Quello della salute mentale è un tema di cui non si parlava liberamente, anche solo fino a pochi anni fa,  e purtroppo ancora oggi molti continuano a non farlo. Il primo passo per abbattere il taboo è sicuramente quello di iniziare a parlare di benessere psicologico, ma anche conoscere realmente cosa uno psicologo può fare per ciascuno di noi. Spesso, infatti, soprattutto le generazioni più adulte soffrono molto e arrivano al limite prima di rivolgersi a uno psicologo. Purtroppo non esiste il concetto di prevenzione, del prendersi cura della propria salute mentale sempre, a 360 gradi. È importante anche eliminare la credenza per cui confidarsi con un amico è come parlare con uno psicologo: rispetto a un amico pronto ad ascoltare le nostre storie, infatti, lo psicologo è un esperto che conosce bene le dinamiche che una persona mette in atto durante una determinata situazione e ne riconosce quelle disfunzionali.

A due anni dallo scoppio della pandemia, il tema della salute mentale si è fatto strada nel dibattito pubblico. Quali sono le fasce d’età più colpite, e chi si rivolge principalmente ad un servizio come il vostro?
In Unobravo l’età media dei pazienti è di 33 anni (rispetto ai 40 per quanto riguarda la terapia in presenza): questo significa che raggiungiamo moltissimi giovani, anche grazie all’utilizzo dei social network. Questi ci permettono di aumentare l’accessibilità del servizio, e di raggiungere una grande quantità di persone, che può cominciare così a cambiare davvero il modo di percepire la salute mentale nel nostro Paese.

Il suo percorso personale l’ha portata da Napoli a Londra, passando per Milano. Che consiglio darebbe Danila alle giovani che volessero avviare la loro carriera nell’ambito tech?
Sicuramente il mio primo consiglio è quello di essere sempre curiosi, non soltanto verso quello che si avverte come più affine, ma andando oltre e scoprendo tutto ciò che si trova fuori dalla propria ‘comfort zone’. Studiare tanto è importante, non soltanto nel corso della carriera scolastica, ma è fondamentale anche per arricchire le conoscenze personali. Allo stesso modo credo sia utile fare nuove esperienze – anche completamente diverse fra loro – e a volte rischiare: da una forte passione possono nascere numerose e inedite possibilità che non avevamo considerato e che potrebbero essere quelle che apriranno la strada per il nostro futuro.

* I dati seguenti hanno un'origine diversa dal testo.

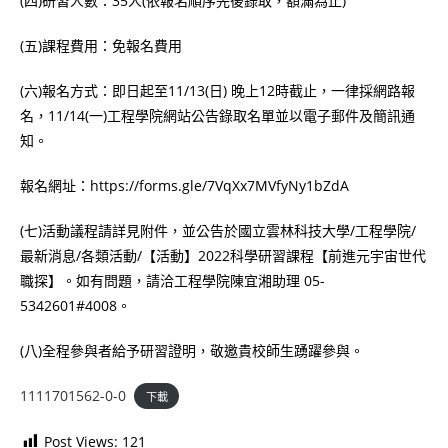
(四)研習人數：35人(依報名順序先後錄取，額滿為止)
(五)課程費用：免報名費用
(六)報名方式：即日起至11/13(日) 晚上12時截止，一律採網路報
名，11/14(一)工程學院網站公告錄取名單並以電子郵件及簡訊通
知。
報名網址：https://forms.gle/7VqXx7MVfyNy1bZdA
(七)活動議程請詳見附件，並公告於國立雲林科技大學/工程學院/
最新消息/各類活動/【活動】2022科學研習課程【前進元宇宙世代
職探】。如有問題，請洽工程學院陳宜湘助理 05-
5342601#4008。
(八)全程參與者給予研習證明，敬邀貴校師生踴躍參與。
1111701562-0-0
下載
Post Views:
121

Unobravo ha anche fatto incetta di premi e riconoscimenti, e lei Danila è fra le sette finaliste di GammaDonna 2022 (che fa parte del network Mpw – Most Powerful Women).
Quali sono i suoi programmi per il futuro?

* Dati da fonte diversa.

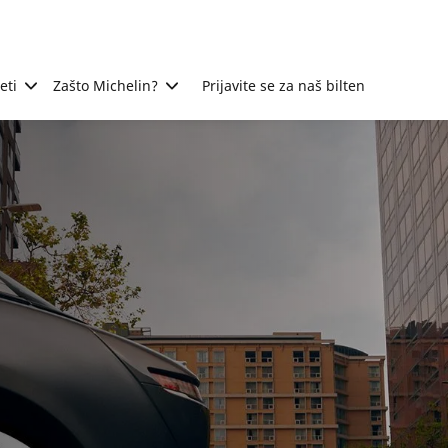
eti
Zašto Michelin?
Prijavite se za naš bilten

I primi tre anni di Unobravo sono stati ricchi di grandi soddisfazioni per tutta l’azienda! Ci troviamo adesso in una nuova fase di crescita in cui puntiamo all’incremento dell’organico e al consolidamento della posizione di leadership in Italia per il settore della psicologia online, ma non solo. Obiettivi importanti riguardano infatti lo sviluppo del nostro modello vincente all’estero – a cominciare dalla Spagna dove è nata la piattaforma Buencoco – e il potenziamento dei servizi per il mondo corporate, proponendo soluzioni tailor-made rivolte alle aziende e ai propri dipendenti in un’ottica di welfare.